The second time he brought her up, though, he had been asked about those impeachment comments and he just said that it was disgusting and he really let loose on Nancy Pelosi.

Now, comparatively, Nancy Pelosi was also at that same exact event yesterday.  She did not bring up Donald Trump, specifically when she was talking to her colleague, Andrea Mitchell.  And when I spoke to her, she didn`t bring him up either.  But I think it`s worth pointing out that neither I, nor Andrea Mitchell directly asked about her.

MELBER:  And what do you think, as a reporter who`s on THE BEAT, what do you think of this talking point that Donald Trump`s folks claim he wants to be impeached?

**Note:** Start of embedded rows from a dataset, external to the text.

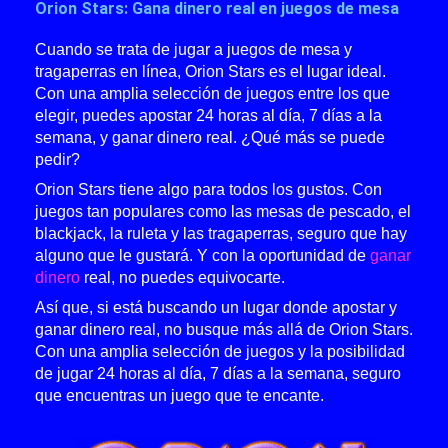
Orion Stars: Gana dinero real en juegos de mesa
Cuando se trata de jugar a juegos de mesa y
tragaperras en línea, Orion Stars es el lugar ideal.
Con una amplia selección de juegos entre los que
elegir, puedes apostar 24 horas al día, 7 días a la
semana, y ganar dinero real. ¿Qué más se puede
pedir?
Orion Stars tiene algo para todos los gustos. Con
juegos tan populares como las mesas de pescado, el
blackjack, la ruleta y las tragaperras, seguro que hay
alguno que le gustará. Y con la oportunidad de
ganar
dinero
real, no puedes equivocarte.
Así que, si está buscando un lugar donde apostar y
ganar dinero real, no busque más allá de Orion Stars.
Con una amplia selección de juegos y la posibilidad
de jugar 24 horas al día, 7 días a la semana, seguro
que encuentras un juego que te encante.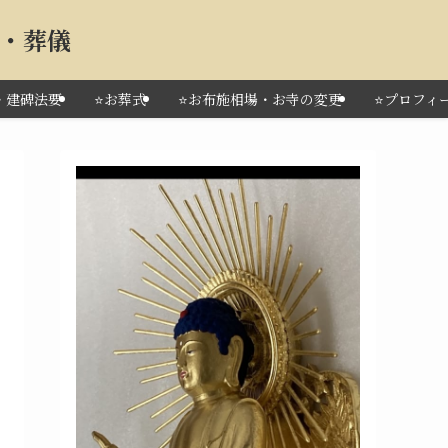
要・葬儀
・建碑法要
⭐️お葬式
⭐️お布施相場・お寺の変更
⭐️プロフ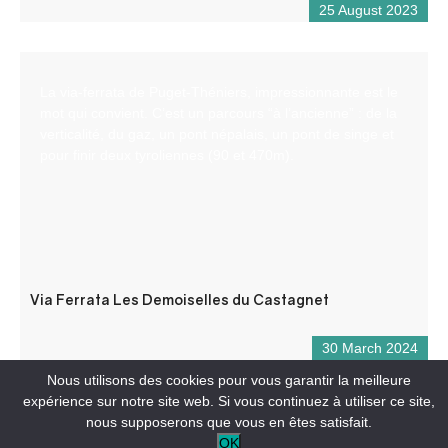
25 August 2023
La via-ferrata de Puget-Théniers, impressionnante est le
mot qui convient. C’est un parcours “à l’ancienne” : de la
verticalité, du gaz, un pont népalais, un pont de singe et
pour finir deux tyroliennes (90 et 470m).
Via Ferrata Les Demoiselles du Castagnet
30 March 2024
Nous utilisons des cookies pour vous garantir la meilleure
expérience sur notre site web. Si vous continuez à utiliser ce site,
nous supposerons que vous en êtes satisfait.
OK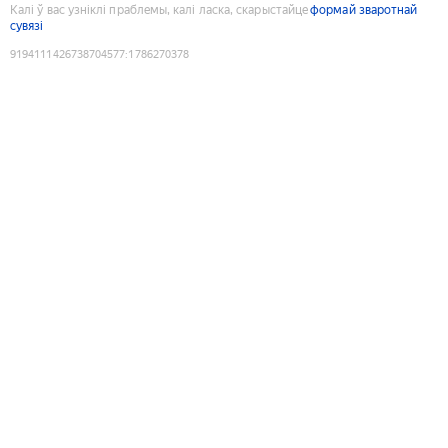
Калі ў вас узніклі праблемы, калі ласка, скарыстайце
формай зваротнай
сувязі
9194111426738704577
:
1786270378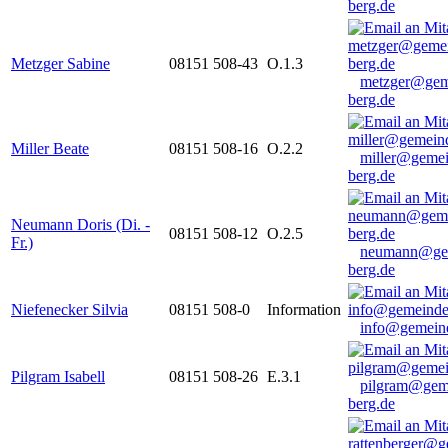
berg.de
Metzger Sabine
08151 508-43
O.1.3
metzger@gem
berg.de
Miller Beate
08151 508-16
O.2.2
miller@gemei
berg.de
Neumann Doris (Di. -
08151 508-12
O.2.5
Fr.)
neumann@ge
berg.de
Niefenecker Silvia
08151 508-0
Information
info@gemeind
Pilgram Isabell
08151 508-26
E.3.1
pilgram@gem
berg.de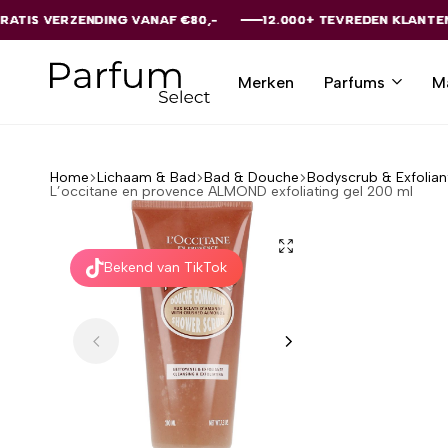
DING VANAF €80,-
DING VANAF €80,-
DING VANAF €80,-
DING VANAF €80,-
DING VANAF €80,-
12.000+ TEVREDEN KLANTEN
12.000+ TEVREDEN KLANTEN
12.000+ TEVREDEN KLANTEN
12.000+ TEVREDEN KLANTEN
12.000+ TEVREDEN KLANTEN
Merken
Parfums
M
Parfumselect
Home
Lichaam & Bad
Bad & Douche
Bodyscrub & Exfolian
L’occitane en provence ALMOND exfoliating gel 200 ml
Bekend van TikTok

CHAMBERS:  Well, Nancy Pelosi says that President Trump is goading Democrats toward that.  But certainly, President Trump and the White House believe that they can win in 2020 fair and square against any Democrat they could face and that includes Joe Biden who is currently seen as the frontrunner.

MELBER:  Basil?

SMIKLE:  Well, yes, Joe Biden has seen as the frontrunner, number one, and the polls bear that out.  And there are a number of Americans that actually think Donald Trump is going to be reelected.  I`ve talked to a lot of Democratic voters that have said that.  And I think, again, that`s the challenge that Nancy -- someone like Nancy Pelosi has.

It`s not necessarily me saying that I think he -- that I think Democrats haven`t put up a good rationale thus far.  But if you`re going back to your earlier statement, if you`re trying to manage a party apparatus, there are so many things that you have to balance, and balancing trying to elect a Democrat to -- for the White House, trying to make sure that you hold the House where it is or gain more seats and even try some -- win way to flip the Senate.

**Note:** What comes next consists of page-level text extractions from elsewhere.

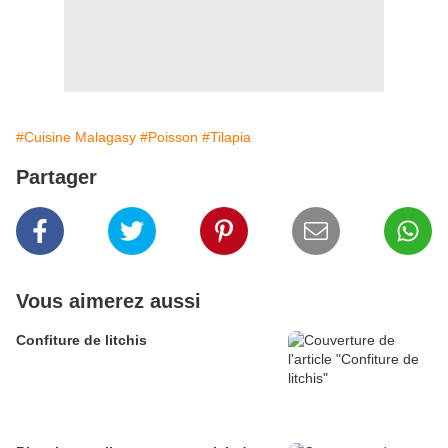
#Cuisine Malagasy
#Poisson
#Tilapia
Partager
Vous aimerez aussi
Confiture de litchis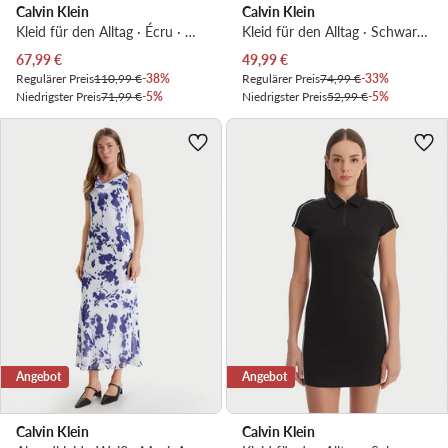
Calvin Klein
Calvin Klein
Kleid für den Alltag · Écru · Midi
Kleid für den Alltag · Schwarz · Mini
Aktueller Preis
Aktueller Preis
67,99
€
49,99
€
Regulärer Preis
110,99 €
-38%
Regulärer Preis
74,99 €
-33%
Niedrigster Preis
71,99 €
-5%
Niedrigster Preis
52,99 €
-5%
Angebot
Angebot
Calvin Klein
Calvin Klein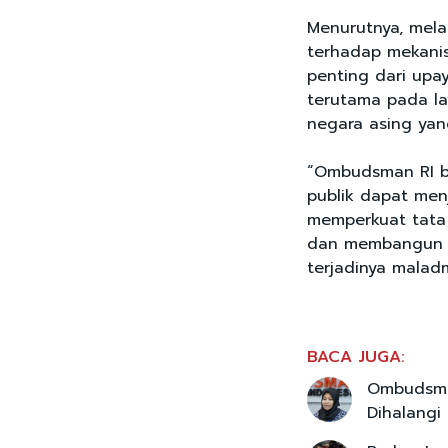
Menurutnya, mel
terhadap mekani
penting dari upa
terutama pada la
negara asing yang
“Ombudsman RI be
publik dapat men
memperkuat tata 
dan membangun 
terjadinya malad
BACA JUGA:
Ombudsman
Dihalangi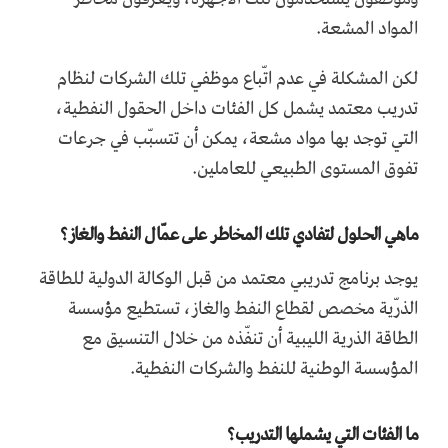
المواد المشعة.
لكن المشكلة في عدم اتّباع موظفي تلك الشركات لنظام
تدريب معتمد يشمل كل الفئات داخل الحقول النفطية،
التي توجد بها مواد مشعة، يمكن أن تتسبّب في جرعات
تفوق المستوى الطبيعي للعاملين.
ماهي الحلول لتفادي تلك المخاطر على عمّال النفط والغاز؟
يوجد برنامج تدريبي معتمد من قبل الوكالة الدولية للطاقة
الذرّية مخصص لقطاع النفط والغاز، تستطيع مؤسسة
الطاقة الذرية الليبية أن تنفّذه من خلال التنسيق مع
المؤسسة الوطنية للنفط والشركات النفطية.
ما الفئات التي يشملها التدريب؟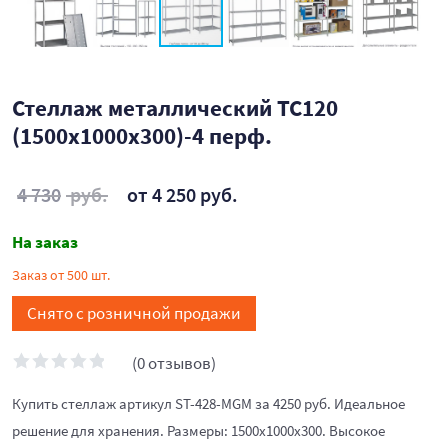
Стеллаж металлический ТС120
(1500х1000х300)-4 перф.
4 730
руб.
от 4 250 руб.
На заказ
Заказ от 500 шт.
Снято с розничной продажи
(0 отзывов)
Купить стеллаж артикул ST-428-MGM за 4250 руб. Идеальное
решение для хранения. Размеры: 1500х1000х300. Высокое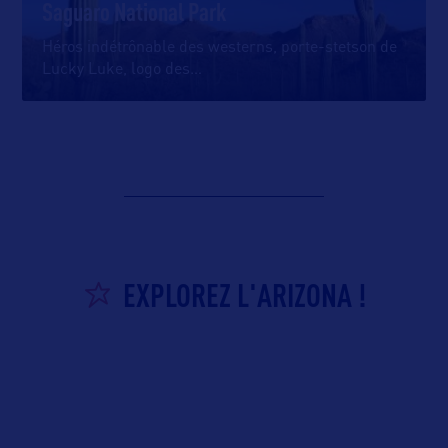
Saguaro National Park
Héros indétrônable des westerns, porte-stetson de
Lucky Luke, logo des
…
EXPLOREZ L'ARIZONA !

Those are just a lot of things to have to balance, but I do think we need to make a decision soon quite frankly, because if we don`t --

MELBER:  And, Peter --

SMIKLE:  -- that`s the peril for us, not making a quick decision.

MELBER:  And, Peter, your old boss, Hillary Clinton, has largely stayed out of this.

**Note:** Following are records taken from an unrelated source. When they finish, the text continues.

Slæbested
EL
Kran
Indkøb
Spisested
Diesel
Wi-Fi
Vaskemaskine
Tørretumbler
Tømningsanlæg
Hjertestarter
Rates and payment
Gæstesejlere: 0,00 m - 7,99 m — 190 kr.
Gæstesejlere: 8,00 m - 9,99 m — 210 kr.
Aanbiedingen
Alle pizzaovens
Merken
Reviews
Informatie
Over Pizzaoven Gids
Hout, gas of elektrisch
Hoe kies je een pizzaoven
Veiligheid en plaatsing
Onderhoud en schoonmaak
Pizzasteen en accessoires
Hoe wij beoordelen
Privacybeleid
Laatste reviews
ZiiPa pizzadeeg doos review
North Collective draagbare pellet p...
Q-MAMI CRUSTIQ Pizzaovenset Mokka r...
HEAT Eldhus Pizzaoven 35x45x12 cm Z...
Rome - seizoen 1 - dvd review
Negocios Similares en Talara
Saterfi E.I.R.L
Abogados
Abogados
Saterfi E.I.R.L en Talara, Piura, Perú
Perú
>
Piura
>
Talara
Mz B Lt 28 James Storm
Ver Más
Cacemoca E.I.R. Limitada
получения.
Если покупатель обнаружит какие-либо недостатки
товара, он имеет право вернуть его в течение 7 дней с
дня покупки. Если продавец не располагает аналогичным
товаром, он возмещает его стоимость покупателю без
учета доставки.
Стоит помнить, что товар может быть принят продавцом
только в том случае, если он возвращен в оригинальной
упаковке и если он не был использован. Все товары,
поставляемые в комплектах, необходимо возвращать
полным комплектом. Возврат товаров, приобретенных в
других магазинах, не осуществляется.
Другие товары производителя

DAOU:  Yes.  Well, whether it`s Hillary Clinton or President Obama or former President Bill Clinton, I think it`s on every Democrat who has been fighting Republicans for the past 20 plus years to face up to the fact that we are losing, we are failing, and the far right is taking over this country.

And I look at my own activism for 20 years and I`ve been fighting to fight.  But I look at myself and I say, how did we get here?  We need change.  We need change at the top of the Democratic Party, because we`re at a point now where we have pretty much a lawless president.  We have an attorney general who`s a PR guy for the President.  Subpoenas are being ignored.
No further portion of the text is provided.